Scatter may be easier for Geometry shaders which support "append" operation but is still very restricted at other aspects. such work may still load on CPUs and need many inter-chip communications with pipeline stall penalty.

SPM
30-Sep-2006, 19:13
I completely disagree. As I've said a few times, physics is really, really simple in terms of what you can do. So I think it's highly amenable to an API structure.

For example, you can use the following variables to completely describe the motion of any rigid body:

1. Mass
2. Moment of Inertia tensor (3x3 symmetric matrix, so need only store 6 numbers)
3. Velocity (3 numbers)
4. Angular velocity (3 numbers)
5. Position (3 numbers)
6. Rotation (3 numbers)
7. Sum of all forces (3 numbers)
8. Sum of all torques (3 numbers)

Any rigid object, no matter how complex, can have its motion exactly calculated from the above terms. You can simplify the calculations if your object is a simple geometric form (often done in physics API's). Once you tack on to the above connections to other objects (constraints that will lead to applied forces), and collision detection, you will have a complete physics engine for use with rigid bodies.

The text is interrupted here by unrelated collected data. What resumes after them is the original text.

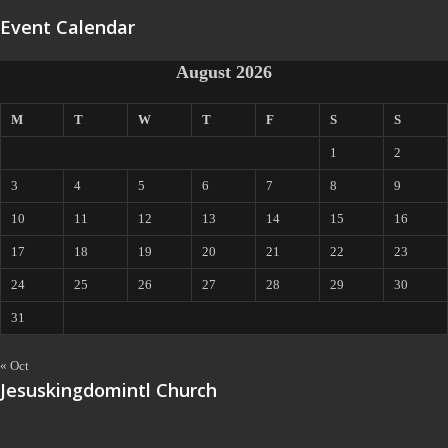
Event Calendar
August 2026
M
T
W
T
F
S
S
1
2
3
4
5
6
7
8
9
10
11
12
13
14
15
16
17
18
19
20
21
22
23
24
25
26
27
28
29
30
31
« Oct
Jesuskingdomintl Church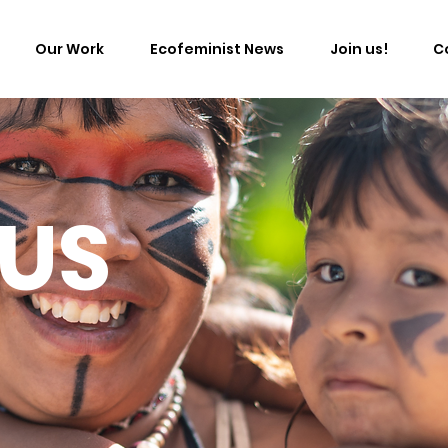
Our Work
Ecofeminist News
Join us!
C
 US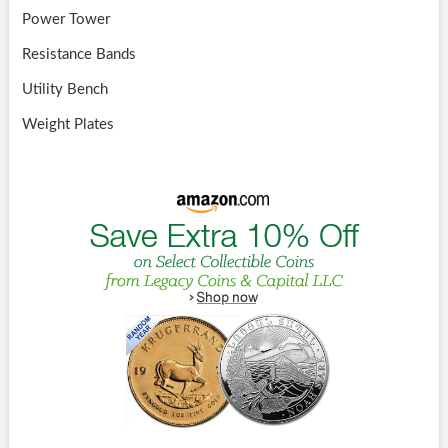
Power Tower
Resistance Bands
Utility Bench
Weight Plates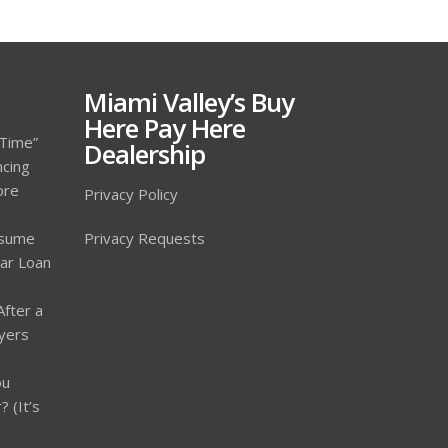
Miami Valley’s Buy
Here Pay Here
 Time”
Dealership
ncing
ore
Privacy Policy
ssume
Privacy Requests
Car Loan
After a
yers
ou
 (It’s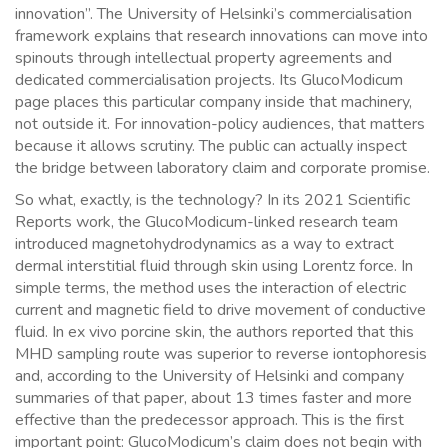
innovation”. The University of Helsinki’s commercialisation
framework explains that research innovations can move into
spinouts through intellectual property agreements and
dedicated commercialisation projects. Its GlucoModicum
page places this particular company inside that machinery,
not outside it. For innovation-policy audiences, that matters
because it allows scrutiny. The public can actually inspect
the bridge between laboratory claim and corporate promise.
So what, exactly, is the technology? In its 2021 Scientific
Reports work, the GlucoModicum-linked research team
introduced magnetohydrodynamics as a way to extract
dermal interstitial fluid through skin using Lorentz force. In
simple terms, the method uses the interaction of electric
current and magnetic field to drive movement of conductive
fluid. In ex vivo porcine skin, the authors reported that this
MHD sampling route was superior to reverse iontophoresis
and, according to the University of Helsinki and company
summaries of that paper, about 13 times faster and more
effective than the predecessor approach. This is the first
important point: GlucoModicum’s claim does not begin with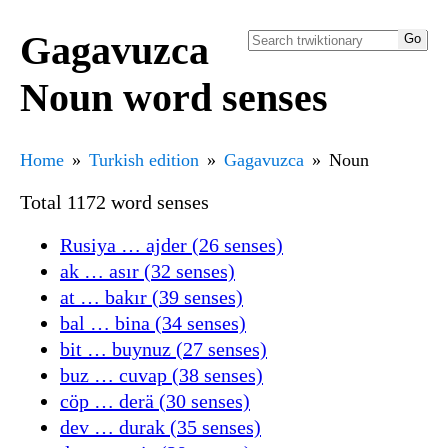
Gagavuzca
Noun word senses
Home
Turkish edition
Gagavuzca
Noun
Total 1172 word senses
Rusiya … ajder (26 senses)
ak … asır (32 senses)
at … bakır (39 senses)
bal … bina (34 senses)
bit … buynuz (27 senses)
buz … cuvap (38 senses)
cöp … derä (30 senses)
dev … durak (35 senses)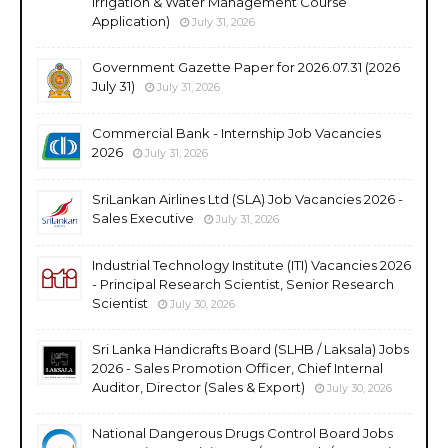
Irrigation & Water Management Course
Application)
July 31, 2026
Government Gazette Paper for 2026.07.31 (2026
July 31)
July 31, 2026
Commercial Bank - Internship Job Vacancies
2026
July 31, 2026
SriLankan Airlines Ltd (SLA) Job Vacancies 2026 -
Sales Executive
July 31, 2026
Industrial Technology Institute (ITI) Vacancies 2026
- Principal Research Scientist, Senior Research
Scientist
July 30, 2026
Sri Lanka Handicrafts Board (SLHB / Laksala) Jobs
2026 - Sales Promotion Officer, Chief Internal
Auditor, Director (Sales & Export)
July 30, 2026
National Dangerous Drugs Control Board Jobs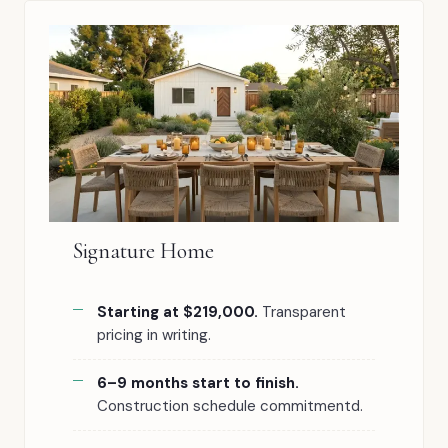
Signature Home
Starting at $219,000.
Transparent
pricing in writing.
6–9 months start to finish.
Construction schedule commitmentd.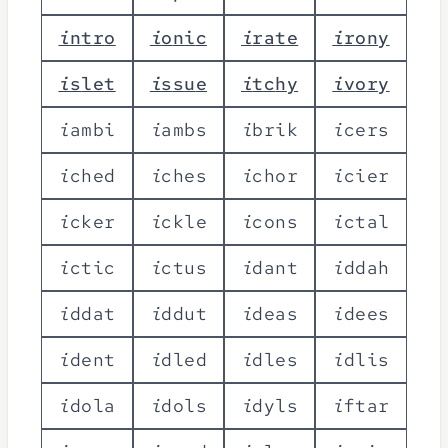
i
n
t
r
o
i
o
n
i
c
i
r
a
t
e
i
r
o
n
y
i
s
l
e
t
i
s
s
u
e
i
t
c
h
y
i
v
o
r
y
i
a
m
b
i
i
a
m
b
s
i
b
r
i
k
i
c
e
r
s
i
c
h
e
d
i
c
h
e
s
i
c
h
o
r
i
c
i
e
r
i
c
k
e
r
i
c
k
l
e
i
c
o
n
s
i
c
t
a
l
i
c
t
i
c
i
c
t
u
s
i
d
a
n
t
i
d
d
a
h
i
d
d
a
t
i
d
d
u
t
i
d
e
a
s
i
d
e
e
s
i
d
e
n
t
i
d
l
e
d
i
d
l
e
s
i
d
l
i
s
i
d
o
l
a
i
d
o
l
s
i
d
y
l
s
i
f
t
a
r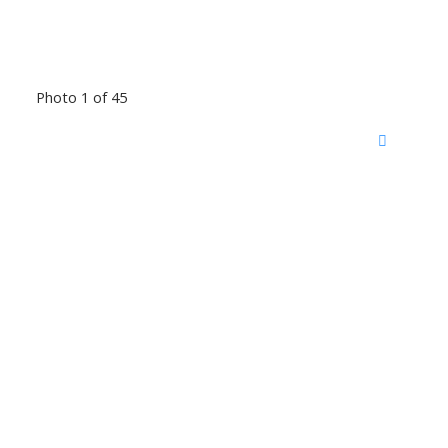
Photo 1 of 45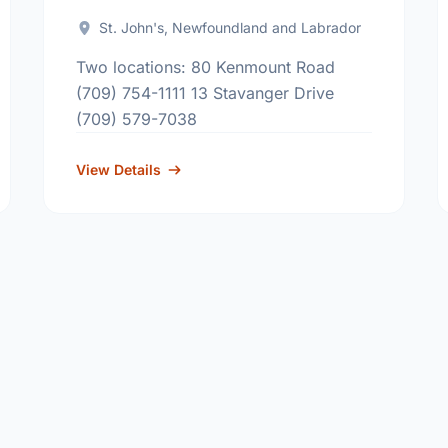
St. John's, Newfoundland and Labrador
Two locations: 80 Kenmount Road
(709) 754-1111 13 Stavanger Drive
(709) 579-7038
View Details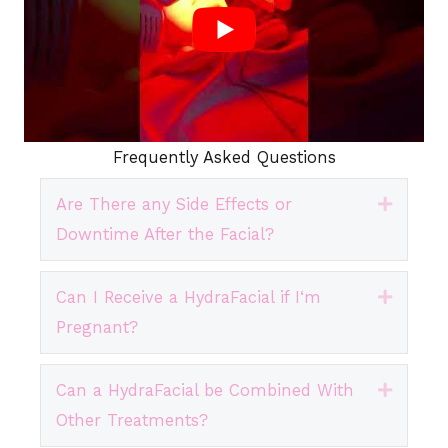
Frequently Asked Questions
Are There any Side Effects or
Expand
Downtime After the Facial?
Can I Receive a HydraFacial if I‘m
Expand
Pregnant?
Can a HydraFacial be Combined With
Expand
Other Treatments?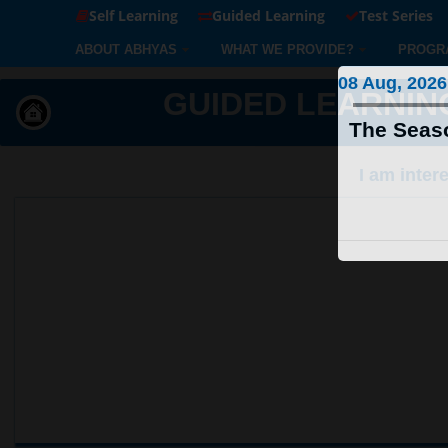
Self Learning
Guided Learning
Test Series
ABOUT ABHYAS
WHAT WE PROVIDE?
PROGR
08 Aug, 2026
GUIDED LEARNING S
The Seaso
I am inter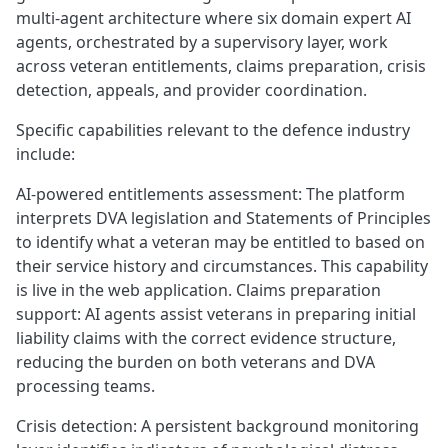
multi-agent architecture where six domain expert AI
agents, orchestrated by a supervisory layer, work
across veteran entitlements, claims preparation, crisis
detection, appeals, and provider coordination.
Specific capabilities relevant to the defence industry
include:
AI-powered entitlements assessment: The platform
interprets DVA legislation and Statements of Principles
to identify what a veteran may be entitled to based on
their service history and circumstances. This capability
is live in the web application. Claims preparation
support: AI agents assist veterans in preparing initial
liability claims with the correct evidence structure,
reducing the burden on both veterans and DVA
processing teams.
Crisis detection: A persistent background monitoring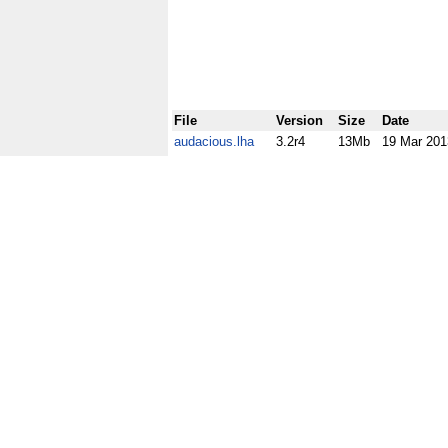
File
Version
Size
Date
audacious.lha
3.2r4
13Mb
19 Mar 201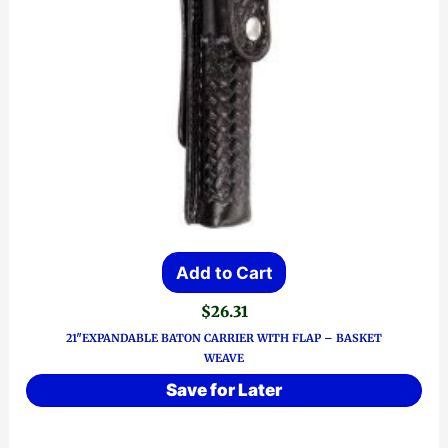
Add to Cart
$
26.31
21″EXPANDABLE BATON CARRIER WITH FLAP – BASKET
WEAVE
Save for Later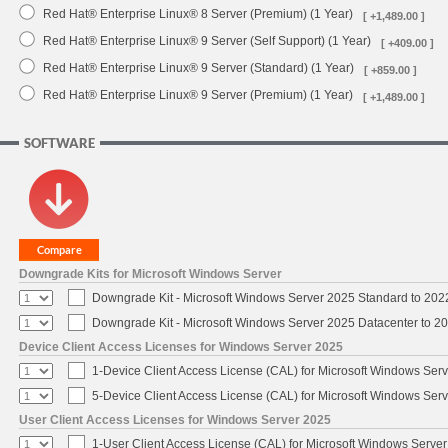
Red Hat® Enterprise Linux® 8 Server (Premium) (1 Year)
[ +1,489.00 ]
Red Hat® Enterprise Linux® 9 Server (Self Support) (1 Year)
[ +409.00 ]
Red Hat® Enterprise Linux® 9 Server (Standard) (1 Year)
[ +859.00 ]
Red Hat® Enterprise Linux® 9 Server (Premium) (1 Year)
[ +1,489.00 ]
SOFTWARE
Downgrade Kits for Microsoft Windows Server
Downgrade Kit - Microsoft Windows Server 2025 Standard to 20
Downgrade Kit - Microsoft Windows Server 2025 Datacenter to 
Device Client Access Licenses for Windows Server 2025
1-Device Client Access License (CAL) for Microsoft Windows Ser
5-Device Client Access License (CAL) for Microsoft Windows Ser
User Client Access Licenses for Windows Server 2025
1-User Client Access License (CAL) for Microsoft Windows Serve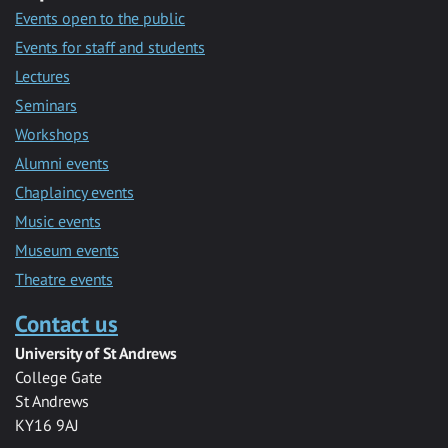
Events open to the public
Events for staff and students
Lectures
Seminars
Workshops
Alumni events
Chaplaincy events
Music events
Museum events
Theatre events
Contact us
University of St Andrews
College Gate
St Andrews
KY16 9AJ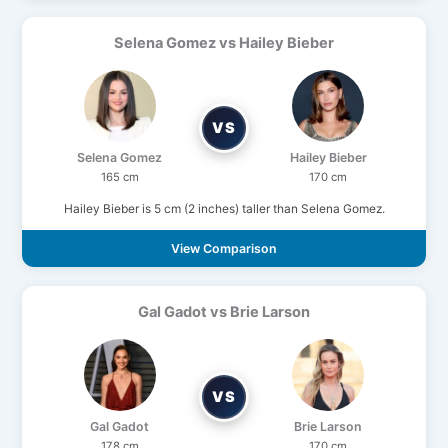
Selena Gomez vs Hailey Bieber
VS
Selena Gomez
Hailey Bieber
165 cm
170 cm
Hailey Bieber is 5 cm (2 inches) taller than Selena Gomez.
View Comparison
Gal Gadot vs Brie Larson
VS
Gal Gadot
Brie Larson
178 cm
170 cm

Anyway, what I'm attempting to say here is that problems with game physics are sufficiently simple and few in their possible combinations that they are amenable to an API interface. Sure, you might consider a more advanced physics engine that deals with, say, fluids, deformable solids, or breakable solids, but those are also similarly-simple and tenable problems to tackle in a completely general way within an API.


Yes Physics primitives are simple, but the reason I suggested a documented object library built on a set of more primitive objects, rather than a fixed API, is that you can go into the source code of the standard physics library, and tweak things to change behaviour and effects it the way you want, rather than be limited to the features of the API. I am talking about more developed and specific objects like explosions, rag dolls, smoke trails, water coming out of a hose etc. - ie. a set of partly done and documented effects which you could then tweak and customise, or add to, in order to suit your application. The point is if you are dealing with things that are that simple why do you need an API either - APIs will be restrictive than object libraries.

Guden Oden
01-Oct-2006, 04:08
The article proved that if you're running a single core and looking to get the best improvement then going to dual core is better than picking up a PhysX.
Proved schmoved.

Most people don't have PCs with mobos that accept dual core CPUs. A PPU however needs only an empty PCI slot (and a molex power connection), and most people have several unfilled slots.

Skrying
01-Oct-2006, 04:41
Proved schmoved.

Most people don't have PCs with mobos that accept dual core CPUs. A PPU however needs only an empty PCI slot (and a molex power connection), and most people have several unfilled slots.

$50 motherboard or $300 physics card. Hmmmmmmm.

Even better, $50 motherboard, $180 CPU (that's a Core 2 Duo) and better general performance increases and still cheaper.

So.... what were you trying to prove again?